ACLs are confusing

[abextm]

As it stands the ACL system is very confusing to most people. There are numerous issues with people not understanding what an ACL option does or that ACLs control certain behavior at all. Inheritance is poorly presented and certain rules imply others, which when combined create a very confusing experience.

• IP address leak #1780
• Text message flawed #1042
• Feature Request: Listen Permission #1352
• "Jail" channel #1315
• ACLs and Groups wiki page out of date #1265 (This is about the documentation, from 2014)
• allowhtml=true in ini needs more control #1169
• Group-Members Usability Enhancement #1502
• Creating a channel requires a registered user and a cert hash #1572

Having no way to inpsect a user's applied permissions makes debugging for the server owner/admin a long and frustrating process, often leading to many certificates with different permissions, because you can't remove your own Write ACL with an access token or even manually without getting out the SuperUser. If you don't mind having to use a different account to modify permissions (which I would consider best practice), you can't even use voice chat to figure out if what you are doing is helping.

Additionally, documentation in the "What is this" text is not incredibly easy to use or really complete. The wiki has two blog/tutorial style pages detailing some aspects of the ACL system, but is still lacking in some specifics.

This ticket is a discussion on what can be done to help mitigate this.

• Why is the SuperUser force-suppressed?
• Should we get a "ACL inspector" (perhaps in the Information... dialog)
• Do we want to change ACLs to make them more consistent with there names
• Do groups really need to be per-channel? Server-wide groups would be a lot less confusing.

[Kissaki]

Thank you for coming forward with your interest in improvement usability in this area.

Even if I don’t comment on the bigger questions, let me quickly answer what I can without much thought - from the top of my head.

Why is the SuperUser force-suppressed?

The idea is that the SuperUser account is a fallback system admin account. For example, if the server gets owned (someone else gains full control and removes your accounts control) you still have a fallback account to regain control.

If the superuser account were not force-suppressed (some) users will likely use it as a default-admin account for regular use.
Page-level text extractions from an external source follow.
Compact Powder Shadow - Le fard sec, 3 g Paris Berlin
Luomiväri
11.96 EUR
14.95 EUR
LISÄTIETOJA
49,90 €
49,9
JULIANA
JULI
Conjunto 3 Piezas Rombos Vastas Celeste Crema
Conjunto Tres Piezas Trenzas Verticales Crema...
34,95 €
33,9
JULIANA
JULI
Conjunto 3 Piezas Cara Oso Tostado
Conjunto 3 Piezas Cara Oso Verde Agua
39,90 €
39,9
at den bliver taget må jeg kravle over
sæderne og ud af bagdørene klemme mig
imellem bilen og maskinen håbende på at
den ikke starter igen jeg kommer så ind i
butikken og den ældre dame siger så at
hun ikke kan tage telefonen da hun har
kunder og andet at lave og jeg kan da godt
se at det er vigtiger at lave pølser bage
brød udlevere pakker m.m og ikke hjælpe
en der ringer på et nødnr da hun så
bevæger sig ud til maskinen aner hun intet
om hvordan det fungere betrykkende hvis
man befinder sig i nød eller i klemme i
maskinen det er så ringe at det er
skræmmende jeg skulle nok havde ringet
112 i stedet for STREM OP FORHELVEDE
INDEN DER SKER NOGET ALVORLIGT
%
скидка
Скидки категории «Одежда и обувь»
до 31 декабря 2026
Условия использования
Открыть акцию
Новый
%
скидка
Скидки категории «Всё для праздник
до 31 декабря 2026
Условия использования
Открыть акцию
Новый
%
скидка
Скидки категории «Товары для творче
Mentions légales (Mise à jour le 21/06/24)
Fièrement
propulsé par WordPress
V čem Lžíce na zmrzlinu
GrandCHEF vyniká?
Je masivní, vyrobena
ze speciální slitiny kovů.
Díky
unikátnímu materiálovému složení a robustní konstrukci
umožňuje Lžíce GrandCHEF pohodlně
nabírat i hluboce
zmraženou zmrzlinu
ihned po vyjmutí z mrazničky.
Force-suppression forces them to only use it in rare cases; for initial setup to give themselves admin privileges on their regular account, or other severe cases where they lose control otherwise.

With the idea that they only briefly use it to gain admin privilege on their regular account, hearing and talking is not necessary.
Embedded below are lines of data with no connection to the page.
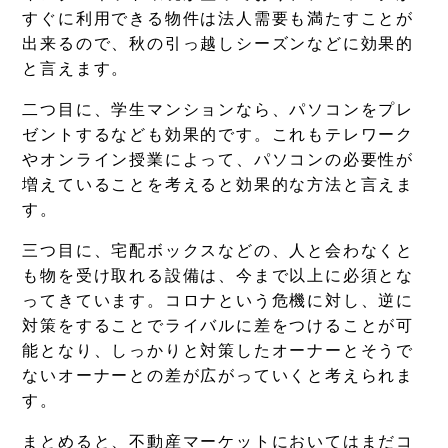
すぐに利用できる物件は法人需要も満たすことが
出来るので、秋の引っ越しシーズンなどに効果的
と言えます。
二つ目に、学生マンションなら、パソコンをプレ
ゼントするなども効果的です。これもテレワーク
やオンライン授業によって、パソコンの必要性が
増えていることを考えると効果的な方法と言えま
す。
三つ目に、宅配ボックスなどの、人と会わなくと
も物を受け取れる設備は、今まで以上に必須とな
ってきています。コロナという危機に対し、逆に
対策をすることでライバルに差をつけることが可
能となり、しっかりと対策したオーナーとそうで
ないオーナーとの差が広がっていくと考えられま
す。
まとめると、不動産マーケットにおいてはまだコ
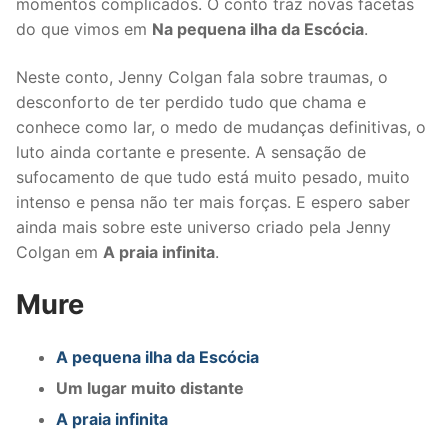
momentos complicados. O conto traz novas facetas
do que vimos em
Na pequena ilha da Escócia
.
Neste conto, Jenny Colgan fala sobre traumas, o
desconforto de ter perdido tudo que chama e
conhece como lar, o medo de mudanças definitivas, o
luto ainda cortante e presente. A sensação de
sufocamento de que tudo está muito pesado, muito
intenso e pensa não ter mais forças. E espero saber
ainda mais sobre este universo criado pela Jenny
Colgan em
A praia infinita
.
Mure
A pequena ilha da Escócia
Um lugar muito distante
A praia infinita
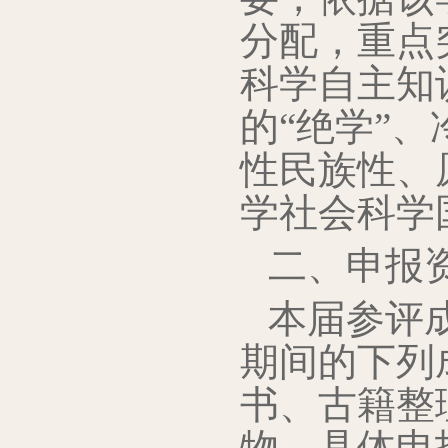
分配，重点
科学自主知
的“绝学”
性民族性、
学社会科学
二、申报
本届参评成
期间的下列
书、古籍整理
物。具体申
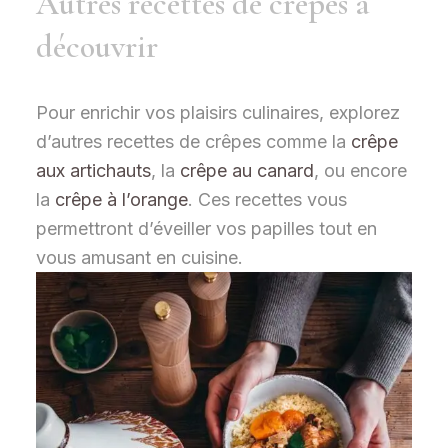
Autres recettes de crêpes à
découvrir
Pour enrichir vos plaisirs culinaires, explorez
d’autres recettes de crêpes comme la
crêpe
aux artichauts
, la
crêpe au canard
, ou encore
la
crêpe à l’orange
. Ces recettes vous
permettront d’éveiller vos papilles tout en
vous amusant en cuisine.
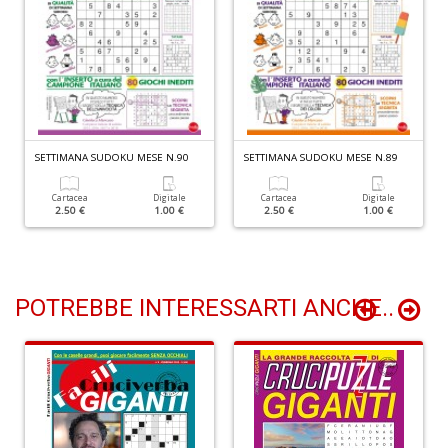
di
F
Ar
n
+
D
SETTIMANA SUDOKU MESE N.90
SETTIMANA SUDOKU MESE N.89
Cartacea
Digitale
Cartacea
Digitale
Il
2.50 €
1.00 €
2.50 €
1.00 €
m
O
2
Il
POTREBBE INTERESSARTI ANCHE..
M
G
S
n
+
D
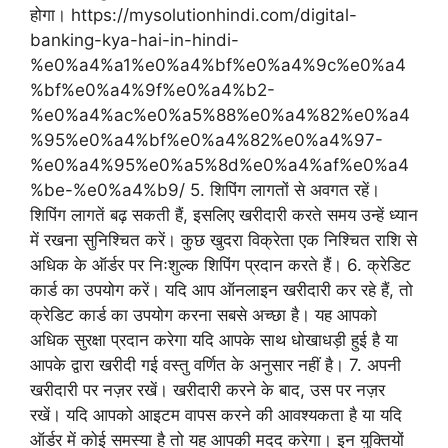
होगा। https://mysolutionhindi.com/digital-
banking-kya-hai-in-hindi-
%e0%a4%a1%e0%a4%bf%e0%a4%9c%e0%a4
%bf%e0%a4%9f%e0%a4%b2-
%e0%a4%ac%e0%a5%88%e0%a4%82%e0%a4
%95%e0%a4%bf%e0%a4%82%e0%a4%97-
%e0%a4%95%e0%a5%8d%e0%a4%af%e0%a4
%be-%e0%a4%b9/ 5. शिपिंग लागतों से अवगत रहें।
शिपिंग लागतें बढ़ सकती हैं, इसलिए खरीदारी करते समय उन्हें ध्यान
में रखना सुनिश्चित करें। कुछ खुदरा विक्रेता एक निश्चित राशि से
अधिक के ऑर्डर पर निःशुल्क शिपिंग प्रदान करते हैं। 6. क्रेडिट
कार्ड का उपयोग करें। यदि आप ऑनलाइन खरीदारी कर रहे हैं, तो
क्रेडिट कार्ड का उपयोग करना सबसे अच्छा है। यह आपको
अधिक सुरक्षा प्रदान करेगा यदि आपके साथ धोखाधड़ी हुई है या
आपके द्वारा खरीदी गई वस्तु वर्णित के अनुसार नहीं है। 7. अपनी
खरीदारी पर नज़र रखें। खरीदारी करने के बाद, उस पर नज़र
रखें। यदि आपको आइटम वापस करने की आवश्यकता है या यदि
ऑर्डर में कोई समस्या है तो यह आपकी मदद करेगा। इन युक्तियों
Of course, other use cases are presentable where this is not desirable; where an inexperienced admin needs [voice] guidance or takes his time with ACL setup and still wants to participate in ongoing voice communication.

Additionally, documentation in the "What is this" text is not incredibly easy to use or really complete.

Personally I think 'what's this' documentation should never be required to understand a concept. If that is the case either the concept is too complex (or at least lacks a simpler alternative for novice users) or presented suboptimally.

[toby63]

Even though this is probably a very controversial topic I want to add some suggestions:

1. I think the most confusing part for some people (including me) is the inheritage system.
   At this point I am not even sure if it can be disabled (as the checkbox (inherit ACLs) suggests it).
   If thats the case, the UI is still confusing and should be changed.
   Anyway, this system might seem very logical to some (or even many), but at least to some this is actually to complex.
   So I would like to have two options:

   1. An easy ACL system without inheritage (if you click add group it would simply suggest the options of a standard user).
      The order of groups in the list should be just optical (no technical function) and managed by the user.
   2. And a complex ACL system with inheritage (like it is now).

   At least on the UI level, these options should be clearly seperated.

2. Merge the tabs Groups and ACL:
   Also mostly a UI topic and an extension to the more easy acl system of point 1.
   For example: if I add a group in the groups tab, this group does not automatically show up in the acl tab.
   I would merge both tabs, so that I have a concept like this:
   You see a list of the groups and on the right side I have three buttons:

• add new group (would open window for setting group name and permissions)
• set permissions (would open window for permissions)
• manage groupmembers (would open window to add/remove users from userlist (searchable) or add user by name)

3. "Server-wide groups" (see above):
   Once again I would solve this problem with the UI.
   So the Channel groups would be (optionally) visible in the server groups list (maybe activation with a checkbox).
   They would be clearly seperated and sorted by channelname.